Despite this difference in cholesteryl ester content, only 6 proteins responded to sterol accumulation in Apoe-/- macrophages (Table S4; estimated FDR=6.4%). Moreover, the extent of MSRN regulation imposed by cholesterol loading was substantially attenuated in Apoe-/- mice (compare Figs. 5b and 5c).

These observations suggest that macrophages need to express APOE to modulate MSRN expression in vivo, raising the possibility that APOE is an important node in the network. To test this proposal, we compared protein expression levels in conditioned media of macrophages isolated from Apoe-/- and Ldlr-/- mice. The expression of many MSRN proteins in the Apoe-/- macrophages from mice on the chow diet strongly resembled that in Ldlr-/- macrophages loaded with cholesteryl ester (Fig. 5d). Thus, levels of ∼40% of the MSRN proteins in Ldlr-/- foam cells and Apoe-/- control cells were statistically indistinguishable (p>0.1, two-tailed, Student's t-test; Fig. 5e, Table S5). This suggests that APOE deficiency regulates the expression—either stimulation or repression—of a subset of MSRN proteins even in the absence of cholesterol loading.

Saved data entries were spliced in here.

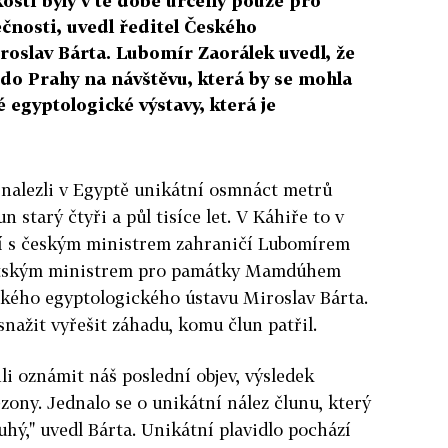
kosti byly v té době určeny pouze pro
čnosti, uvedl ředitel Českého
roslav Bárta. Lubomír Zaorálek uvedl, že
do Prahy na návštěvu, která by se mohla
egyptologické výstavy, která je
 nalezli v Egyptě unikátní osmnáct metrů
n starý čtyři a půl tisíce let. V Káhiře to v
ní s českým ministrem zahraničí Lubomírem
ptským ministrem pro památky Mamdúhem
kého egyptologického ústavu Miroslav Bárta.
nažit vyřešit záhadu, komu člun patřil.
li oznámit náš poslední objev, výsledek
zony. Jednalo se o unikátní nález člunu, který
uhý," uvedl Bárta. Unikátní plavidlo pochází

To further test the hypothesis that APOE regulates the MSRN in the absence of cholesterol loading, we isolated macrophages from wild-type C57BL/6J mice. We then acutely lowered the cells' APOE level by treating them with siRNA duplexes, and monitored changes in APOE, CTSL, CYSC, and CLTC levels in the medium. As predicted from the proteomic analysis of Apoe-/- macrophages, immunoblot analysis confirmed that CTSL and CYSC levels fell when APOE release into medium was suppressed, whereas the level of CLTC, a protein that was not regulated by APOE (Table S5), remained unchanged (Fig. 5f). We obtained similar results when we isolated macrophages from Ldlr-/- mice, suggesting that LDLR is not an important regulator of the MSRN (Fig. S2).

These observations provide evidence for coordinate regulation of MSRN proteins. As a further test, we treated peritoneal macrophages isolated from Ldlr-/- mice with control siRNA duplexes or siRNA duplexes specific for CTSL, CYSC, or C3. Then we used immunoblotting to monitor the expression of ACTB, APOE, CLTC, CTSL, CYSC, and C3 protein in macrophage-conditioned media (Fig. S3). siRNA-mediated knockdown of CYSC significantly reduced ACTB (p=0.02), CLTC (p=0.006), and C3 (p=0.04) levels without altering APOE or CTSL levels. On the other hand, downregulation of CTSL lowered C3 expression (p=0.04) without affecting ACTB, APOE, CLTC, or CYSC levels. Finally, reducing C3 expression elevated APOE levels (p=0.05) and lowered CTSL expression (p=0.003), but had no effect on ACTB, C3, CLTC, and CYSC levels. Taken together, these studies provide strong evidence for coordinate regulation of MSRN proteins.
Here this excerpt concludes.